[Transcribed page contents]
-------

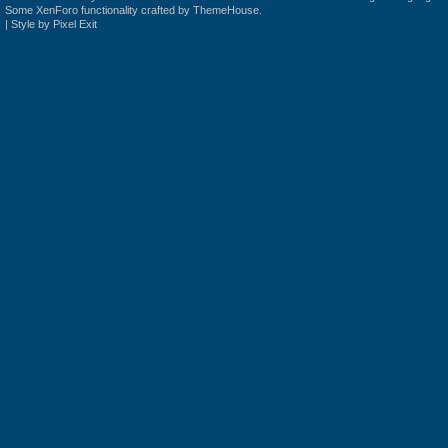
Some XenForo functionality crafted by
ThemeHouse
.
|
Style by Pixel Exit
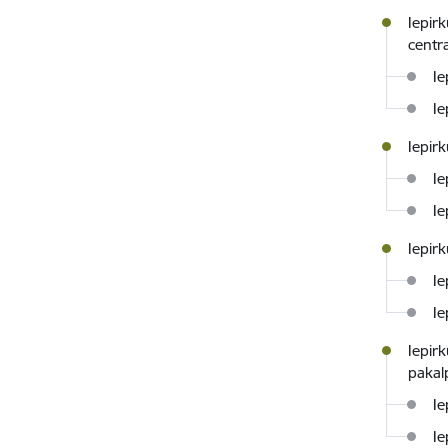
Iepir
cent
Ie
Ie
Iepir
Ie
Ie
Iepir
Ie
Ie
Iepir
pakal
Ie
Ie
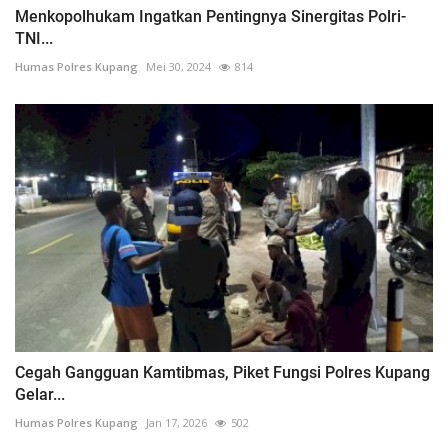
Menkopolhukam Ingatkan Pentingnya Sinergitas Polri-
TNI...
Humas Polres Kupang
Mei 30, 2024
814
Cegah Gangguan Kamtibmas, Piket Fungsi Polres Kupang
Gelar...
Humas Polres Kupang
Jan 17, 2026
502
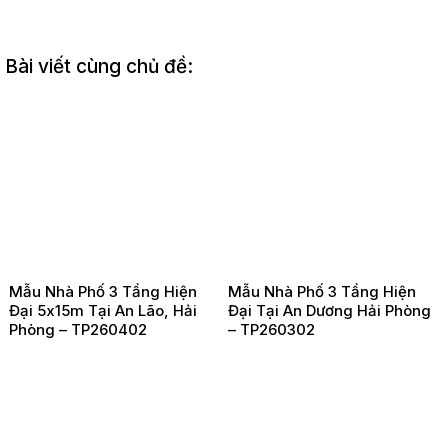
Bài viết cùng chủ đề:
Mẫu Nhà Phố 3 Tầng Hiện
Mẫu Nhà Phố 3 Tầng Hiện
Đại 5x15m Tại An Lão, Hải
Đại Tại An Dương Hải Phòng
Phòng – TP260402
– TP260302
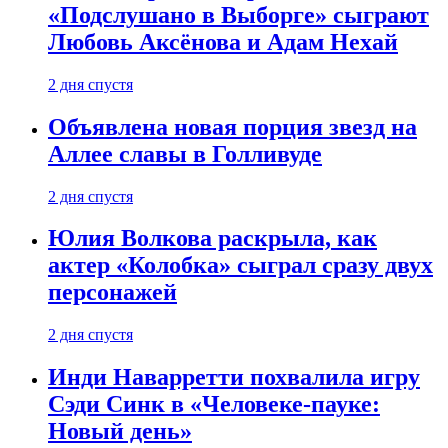
«Подслушано в Выборге» сыграют
Любовь Аксёнова и Адам Нехай
2 дня спустя
Объявлена новая порция звезд на
Аллее славы в Голливуде
2 дня спустя
Юлия Волкова раскрыла, как
актер «Колобка» сыграл сразу двух
персонажей
2 дня спустя
Инди Наварретти похвалила игру
Сэди Синк в «Человеке-пауке:
Новый день»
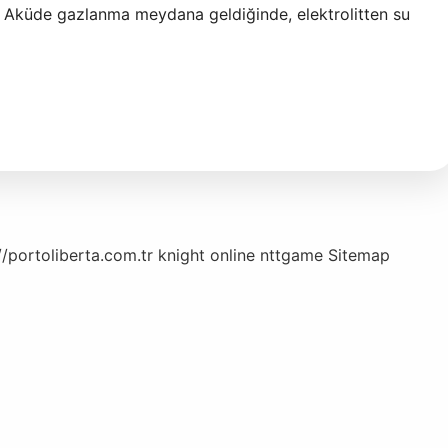
r? Aküde gazlanma meydana geldiğinde, elektrolitten su
//portoliberta.com.tr
knight online
nttgame
Sitemap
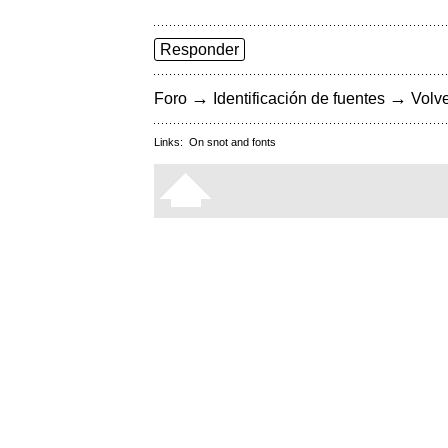
Responder
→
→
Foro
Identificación de fuentes
Volve
Links:
On snot and fonts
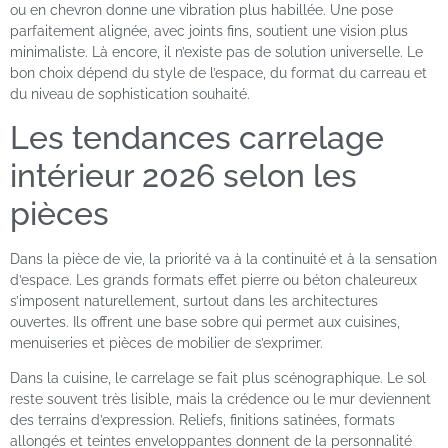
ou en chevron donne une vibration plus habillée. Une pose
parfaitement alignée, avec joints fins, soutient une vision plus
minimaliste. Là encore, il n’existe pas de solution universelle. Le
bon choix dépend du style de l’espace, du format du carreau et
du niveau de sophistication souhaité.
Les tendances carrelage
intérieur 2026 selon les
pièces
Dans la pièce de vie, la priorité va à la continuité et à la sensation
d’espace. Les grands formats effet pierre ou béton chaleureux
s’imposent naturellement, surtout dans les architectures
ouvertes. Ils offrent une base sobre qui permet aux cuisines,
menuiseries et pièces de mobilier de s’exprimer.
Dans la cuisine, le carrelage se fait plus scénographique. Le sol
reste souvent très lisible, mais la crédence ou le mur deviennent
des terrains d’expression. Reliefs, finitions satinées, formats
allongés et teintes enveloppantes donnent de la personnalité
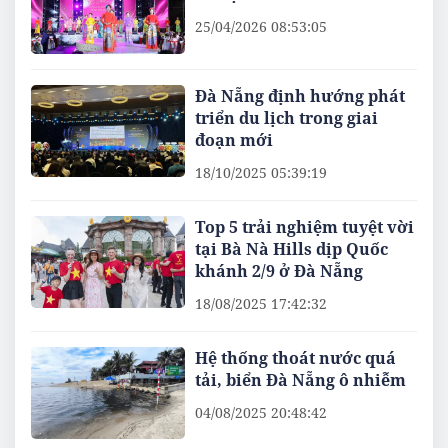
25/04/2026 08:53:05
Đà Nẵng định hướng phát
triển du lịch trong giai
đoạn mới
18/10/2025 05:39:19
Top 5 trải nghiệm tuyệt vời
tại Bà Nà Hills dịp Quốc
khánh 2/9 ở Đà Nẵng
18/08/2025 17:42:32
Hệ thống thoát nước quá
tải, biển Đà Nẵng ô nhiễm
04/08/2025 20:48:42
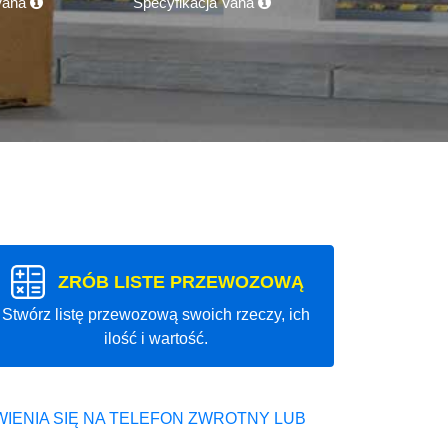
 Vana
Specyfikacja Vana
ZRÓB LISTE PRZEWOZOWĄ
Stwórz listę przewozową swoich rzeczy, ich
ilość i wartość.
IENIA SIĘ NA TELEFON ZWROTNY LUB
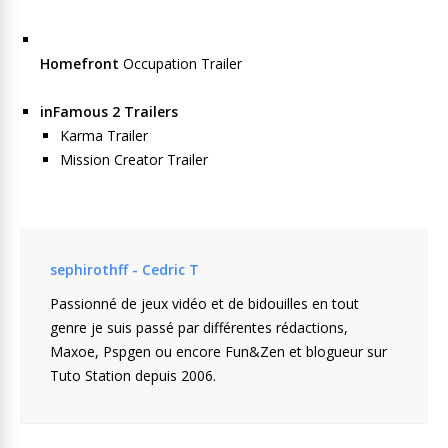
Homefront
Occupation Trailer
inFamous 2 Trailers
Karma Trailer
Mission Creator Trailer
sephirothff - Cedric T
Passionné de jeux vidéo et de bidouilles en tout
genre je suis passé par différentes rédactions,
Maxoe, Pspgen ou encore Fun&Zen et blogueur sur
Tuto Station depuis 2006.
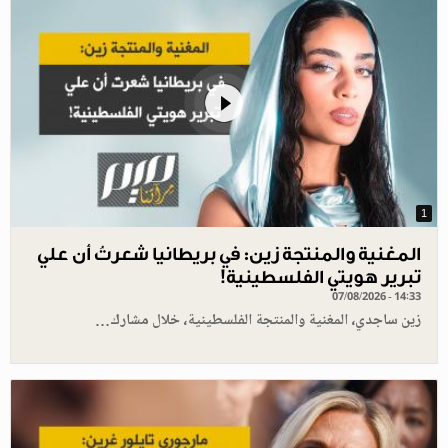
1
المغنية والمنتجة زين: في بريطانيا شعرتُ أن علي
تبرير هويتي الفلسطينية!
07/08/2026 - 14:33
زين ساجدي، المغنية والمنتجة الفلسطينية، خلال مشارك…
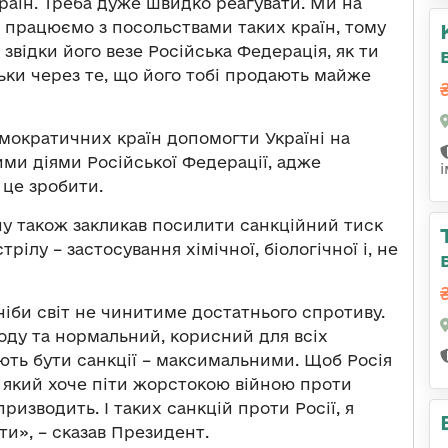
раїн. Треба дуже швидко реагувати. Ми на
 працюємо з посольствами таких країн, тому
 звідки його везе Російська Федерація, як ти
ьки через те, що його тобі продають майже
емократичних країн допомогти Україні на
ми діями Російської Федерації, адже
 це зробити.
у також закликав посилити санкційний тиск
рілу – застосування хімічної, біологічної і, не
іби світ не чинитиме достатнього спротиву.
ду та нормальний, корисний для всіх
ють бути санкції – максимальними. Щоб Росія
 який хоче піти жорстокою війною проти
призводить. І таких санкцій проти Росії, я
ти», – сказав Президент.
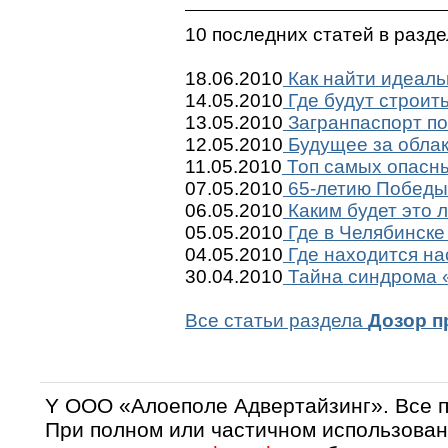
10 последних статей в разд
18.06.2010
Как найти идеаль
14.05.2010
Где будут строит
13.05.2010
Загранпаспорт по
12.05.2010
Будущее за обла
11.05.2010
Топ самых опасны
07.05.2010
65-летию Победы 
06.05.2010
Каким будет это 
05.05.2010
Где в Челябинске
04.05.2010
Где находится на
30.04.2010
Тайна синдрома «
Все статьи раздела
Дозор п
Y OOO «Алоеполе Адвертайзинг». Все 
При полном или частичном использован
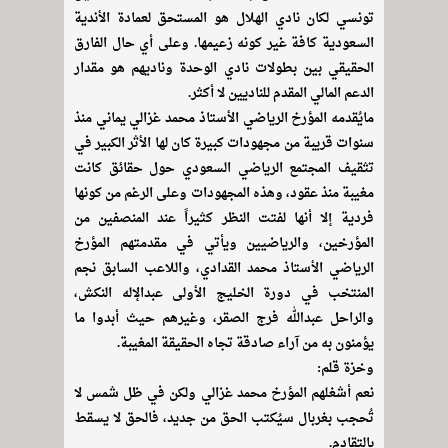
تونسي لكان نادي الهلال هو المستحق لعمادة الأندية
السعودية كافة غير كونه زعيمها. وعلى أي حال الفارق
الحقيقي بين بطولات نادي الوحدة وناديهم هو مقدار
الدعم المالي المقدم للناديين لا أكثر.
مايُقدمه المؤرخ الرياضي الأستاذ محمد غزالي يماني منذ
سنوات قريبة من مجهودات كبيرة كان لها الأثر الكبير في
تثقيف المجتمع الرياضي السعودي حول حقائق كانت
مغيبة منذ عقود، وهذه المجهودات وعلى الرغم من كونها
فردية إلا أنها لفتت النظر كثيراً عند المنصفين من
المؤرخين، والرياضيين ويأتي في مقدمتهم المؤرخ
الرياضي الأستاذ محمد القدادي، واللاعب السابق نجم
المنتخب في دورة الخليج الأولى عبدالإله النكش،
والراحل عبدالله فرج الصقر، وغيرهم حيث أبدوا ما
يؤمنون به من آراء صادقة تجاه الحقيقة المغيبة.
وخزة قلم:
نعم أشغلهم المؤرخ محمد غزالي ولكن في ظل شمس لا
تُحجب بغربال سيُكتب الحق من جديد، فالحق لا يسقط
بالتقادم.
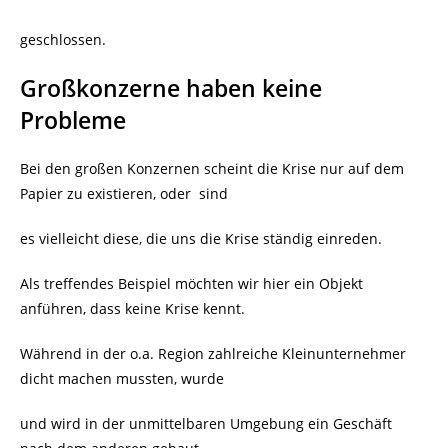
geschlossen.
Großkonzerne haben keine
Probleme
Bei den großen Konzernen scheint die Krise nur auf dem
Papier zu existieren, oder
sind
es vielleicht diese, die uns die Krise ständig einreden.
Als treffendes Beispiel möchten wir hier ein Objekt
anführen, dass keine Krise kennt.
Während in der o.a. Region zahlreiche Kleinunternehmer
dicht machen mussten, wurde
und wird in der unmittelbaren Umgebung ein Geschäft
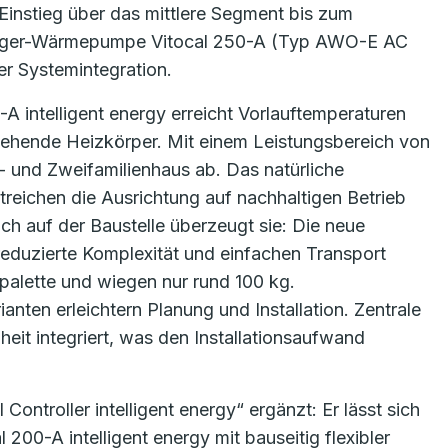
instieg über das mittlere Segment bis zum
sieger-Wärmepumpe Vitocal 250-A (Typ AWO-E AC
r Systemintegration.
-A intelligent energy erreicht Vorlauftemperaturen
stehende Heizkörper. Mit einem Leistungsbereich von
 und Zweifamilienhaus ab. Das natürliche
treichen die Ausrichtung auf nachhaltigen Betrieb
ch auf der Baustelle überzeugt sie: Die neue
eduzierte Komplexität und einfachen Transport
palette und wiegen nur rund 100 kg.
anten erleichtern Planung und Installation. Zentrale
eit integriert, was den Installationsaufwand
ontroller intelligent energy“ ergänzt: Er lässt sich
00-A intelligent energy mit bauseitig flexibler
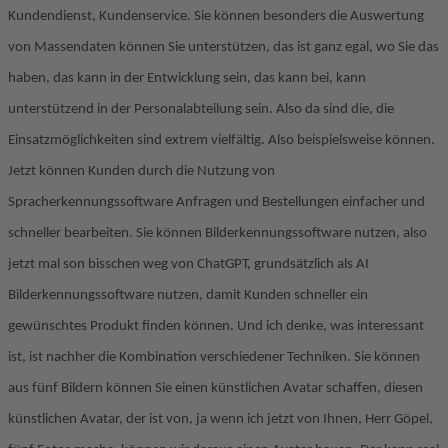
Kundendienst, Kundenservice. Sie können besonders die Auswertung
von Massendaten können Sie unterstützen, das ist ganz egal, wo Sie das
haben, das kann in der Entwicklung sein, das kann bei, kann
unterstützend in der Personalabteilung sein. Also da sind die, die
Einsatzmöglichkeiten sind extrem vielfältig. Also beispielsweise können.
Jetzt können Kunden durch die Nutzung von
Spracherkennungssoftware Anfragen und Bestellungen einfacher und
schneller bearbeiten. Sie können Bilderkennungssoftware nutzen, also
jetzt mal son bisschen weg von ChatGPT, grundsätzlich als AI
Bilderkennungssoftware nutzen, damit Kunden schneller ein
gewünschtes Produkt finden können. Und ich denke, was interessant
ist, ist nachher die Kombination verschiedener Techniken. Sie können
aus fünf Bildern können Sie einen künstlichen Avatar schaffen, diesen
künstlichen Avatar, der ist von, ja wenn ich jetzt von Ihnen, Herr Göpel,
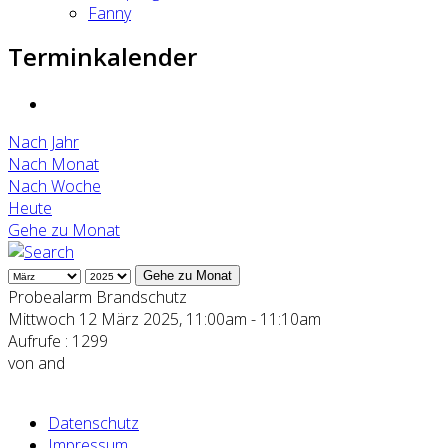
Fanny
Terminkalender
Nach Jahr
Nach Monat
Nach Woche
Heute
Gehe zu Monat
Gehe zu Monat
Probealarm Brandschutz
Mittwoch 12 März 2025, 11:00am - 11:10am
Aufrufe
: 1299
von
and
Datenschutz
Impressum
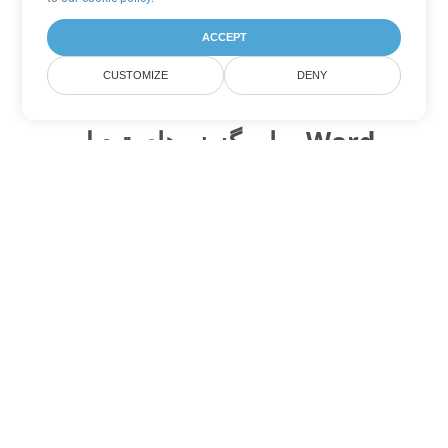
ACCEPT
CUSTOMIZE
DENY
سایر گزینه های تبدیل Word
OTT را به DOC تبدیل کنید
DOC:
Microsoft Word Binary Format
OTT را به DOT تبدیل کنید
DOT:
Microsoft Word Template Files
OTT را به DOCX تبدیل کنید
DOCX:
Office 2007+ Word Document
OTT را به DOCM تبدیل کنید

-------

Please set down exactly the lines from the first line of the data above through the line with "Bài viết cùng", both included, leaving out the pictures.

→ Response area
Some XenForo functionality crafted by
ThemeHouse
.
|
Style by Pixel Exit
Iepir
cent
Ie
Ie
Iepir
Ie
Ie
Iepir
Ie
Ie
Iepir
pakal
Ie
Ie
Menkopolhukam Ingatkan Pentingnya Sinergitas Polri-
TNI...
Humas Polres Kupang
Mei 30, 2024
814
Cegah Gangguan Kamtibmas, Piket Fungsi Polres Kupang
Gelar...
Humas Polres Kupang
Jan 17, 2026
502
Bài viết cùng chủ đề:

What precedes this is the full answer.